(Stored dataset items)

# # # #

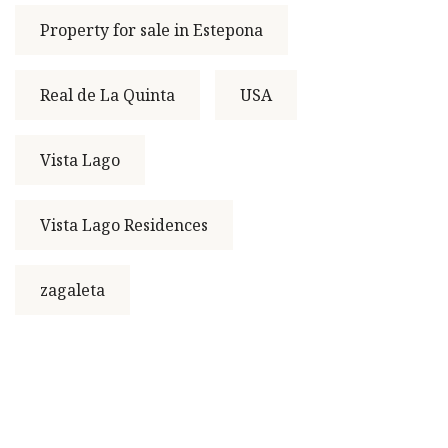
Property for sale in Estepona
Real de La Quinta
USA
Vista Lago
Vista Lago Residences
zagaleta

# # # #

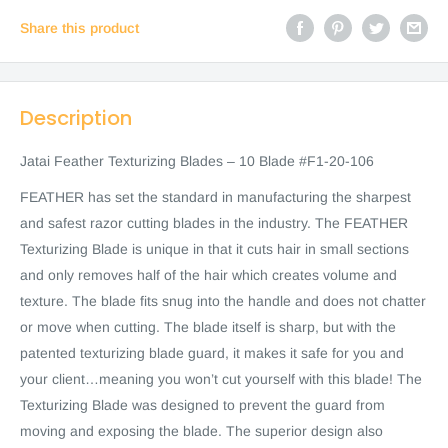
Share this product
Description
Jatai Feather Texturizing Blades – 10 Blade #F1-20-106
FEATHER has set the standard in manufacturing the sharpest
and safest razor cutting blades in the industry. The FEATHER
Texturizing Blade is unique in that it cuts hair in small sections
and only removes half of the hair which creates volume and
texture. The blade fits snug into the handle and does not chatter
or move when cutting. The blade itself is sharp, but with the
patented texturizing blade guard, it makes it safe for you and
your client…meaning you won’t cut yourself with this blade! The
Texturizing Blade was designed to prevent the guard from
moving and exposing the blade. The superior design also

# # # #

[EXERCISE OBJECTIVE] Please return the lines above that run from the line containing "Texturizing Blade is" to the line containing "moving and exposing", inclusive, exactly and with no other lines.

[RESPONSE TO THE TASK]
Texturizing Blade is unique in that it cuts hair in small sections
and only removes half of the hair which creates volume and
texture. The blade fits snug into the handle and does not chatter
or move when cutting. The blade itself is sharp, but with the
patented texturizing blade guard, it makes it safe for you and
your client…meaning you won’t cut yourself with this blade! The
Texturizing Blade was designed to prevent the guard from
moving and exposing the blade. The superior design also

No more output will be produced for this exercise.